香港STYLE Vol.88 完璧でない神々の涙 (2019.12.01)

香港スタイル 海外

香港からこんにちは

少しご無沙汰してしまいましたが、気がつけばもう12月!

今年ほど、12月を目前に『気がつけばもう?!』と感じた年はなかったかもしれません。

9月の中秋節、10月のハロウィン、外歩きに快適な香港ベストシーズンがスタートする11月、心踊るクリスマスの到来、それら季節の移り変わりを全て忘れてしまうほど、香港の大きな社会不安となっていた一連の抗議活動。

また、私事ですが、その間に書き上げて投稿寸前だった香港STYLE88の原稿が、2度も(!)一瞬にして全て消え去るという、ザ心折れまくり原稿消失事件が勃発。(原稿よ、どこ行ったぁ〜〜! 写真の投稿の仕方も、分からないし)

もうこうなると、ダブル、トリプルパンチで果てしないブラックホールです

10月までは下町や商業地域で、多少過激要素や交通妨害はありましたが週末限定だった衝突が、11月にはついに、平日の日中、外資の金融・法曹系企業が集中する香港経済の心臓部セントラルで発生。

抗議のデモ隊を一掃する為に大きな衝突が起きたその日、セントラルで放たれた催涙弾の数は数百とも言われ、抗議活動とは無関係の行き交う外国人やビジネスマンも多数被害に遭いました。 東京丸の内やNYウォールストリートで催涙弾が飛び交うようなものです。

発火と同時に250℃にも達する燃焼率の高い最近使われ始めた催涙弾の煙は、有毒な化学物質を含むと言われ、数百メートル離れた場所で風に乗って流れてきた煙に触れるだけで、皮膚が爛れ、視覚障害、呼吸障害を起こし、体内蓄積によって蕁麻疹のような症状に悩まされ続けるという、人に優しい催涙弾では、当然ですがありません。

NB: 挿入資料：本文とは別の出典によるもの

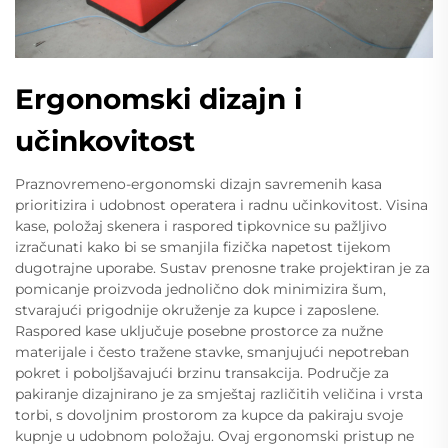
Ergonomski dizajn i
učinkovitost
Praznovremeno-ergonomski dizajn savremenih kasa
prioritizira i udobnost operatera i radnu učinkovitost. Visina
kase, položaj skenera i raspored tipkovnice su pažljivo
izračunati kako bi se smanjila fizička napetost tijekom
dugotrajne uporabe. Sustav prenosne trake projektiran je za
pomicanje proizvoda jednolično dok minimizira šum,
stvarajući prigodnije okruženje za kupce i zaposlene.
Raspored kase uključuje posebne prostorce za nužne
materijale i često tražene stavke, smanjujući nepotreban
pokret i poboljšavajući brzinu transakcija. Područje za
pakiranje dizajnirano je za smještaj različitih veličina i vrsta
torbi, s dovoljnim prostorom za kupce da pakiraju svoje
kupnje u udobnom položaju. Ovaj ergonomski pristup ne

香港にとって受難の数ヶ月と極め付けの11月を経た今、香港社会全体も私も『気がつけばもう12月?!』という、完全お疲れモードでした

正直、エリーもグラフも100キャラットダイヤモンドのことも、あの頃はぁとロンドン時代の古き良き思い出に浸ってる場合じゃありませんでした

でもこれからまた、ぼちぼち復活、書いて参りますので宜しくお願い致します

2度の原稿消失事件を経て、期せずして『香港STYLEほぼ復活宣言』とさせて頂いた3度目のVol.88ですが、長くなりますので、最後に一つだけ、グラフ本店でのエピソードの続きを

100キャラット強のダイヤモンドという、人知を超えた神秘の結晶を目の前にして、こんなに完璧なダイヤモンドは見たことがないと感嘆する私にDundek氏は、『このダイヤモンドの唯一の残念なことは、欠点がないことです。私は欠点がある方が美しいと思うのですが。。』と穏やかに微笑み、さらに、『ダイヤモンドは古代ギリシャでは神々の涙です。いずれ、もし人間が完璧を手にするようになった時、それはダイヤモンドが生まれた地球に帰る時かも知れません。完璧は偶然だから完璧なのです』というような意味深なことを仰ったと、強烈に記憶しています。

とても心に残る不思議な言葉でした。